Short's review says it all: Sublime. Absolutely essential. A perfect work. And not only sublime, but Beautiful. Rare."
Bach would be proud
E. Feldman | Connecticut, USA | 09/23/2007
(5 out of 5 stars)
"Mr. Short is dead on. What John Lewis did for Modern Jazz with the Modern Jazz Quartet, fusing bebop, blues and art music, he has flawlessly accomplished here with his interpretation of Bach's classic, "The Well Tempered Clavier." This series of CDs by John Lewis (and friends and lovers--his wife accompanied on several albums) is my all time favorite music ever. It is one of the first CDs I purchased when I got my first CD player, and I can still remember being awed by its beauty. On some of the tracks you can hear the hammer retract when Lewis releases the key; on other tracks, you may hear him murmur as he plays. The music so personal and so touchingly beautiful, you really must hear it to comprehend. I have owned volumes 1 and 2 since their release 20 years ago, and they are still as fresh and beautiful and sensuous as the first time I heard them, even though I now know almost every keystroke. The fugues are my personal favorites, and they might have also been Maestro Lewis', although that's only a guess (he died in 2001). I find Fugue 2, 6, and 16 (my favorites) to be of enormous beauty infused with inspired jazz riffs--modern, masterful, perfectly performed, and achingly exquisite.
I do not think there could be any human being who would not be captivated by this interpretation of these beautiful pieces.

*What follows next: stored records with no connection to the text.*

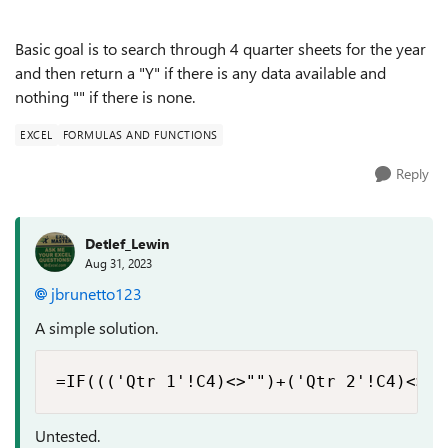
Basic goal is to search through 4 quarter sheets for the year
and then return a "Y" if there is any data available and
nothing "" if there is none.
EXCEL
FORMULAS AND FUNCTIONS
Reply
Detlef_Lewin
Aug 31, 2023
jbrunetto123
A simple solution.
=IF((('Qtr 1'!C4)<>"")+('Qtr 2'!C4)<>""
Untested.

I would love to see the arrangement on sheet music. This is the music that makes me feel alive and the music I hope will surround me when I die."
If You Must ...
Giordano Bruno | Wherever I am, I am. | 04/30/2010
(4 out of 5 stars)
"... hear Bach performed on modern piano -- if you are one of those calcified troglodytes who proclaims that you 'don't like the sound of the harpsichord' -- then you might consider this recording of the Preludes and Fugues by John Lewis, the classically-trained pianist of the Modern Jazz Quartet. It has the virtue of integrity; that is, it treats the piano as a piano, and not a harpsichord wannabe. Bach's compositions do NOT employ the full resources of the modern grand piano, for the obvious reason that those resources were not available on even a double-manual harpsichord. But the harpsichord had resources that the modern piano has lost.
In any case, Lewis's Bach is suave, groovy, casual - cocktail Bach, if you will. To call it "cerebral and spiritual", as a previous reviewer has, makes no sense to my ears at all; it's exactly the opposite. Lewis also relies on 'back-up' strings for some of the preludes, making them sound quite schmaltzy at times. Don't get me wrong here! I'm not denouncing what Lewis has done. I enjoy it. He's taken 'written' music by JS Bach and conflated it with his own sensibilities as an improviser. The 'line' between composer and performer, and by implication between classical music and jazz, is a theme always worth discussing."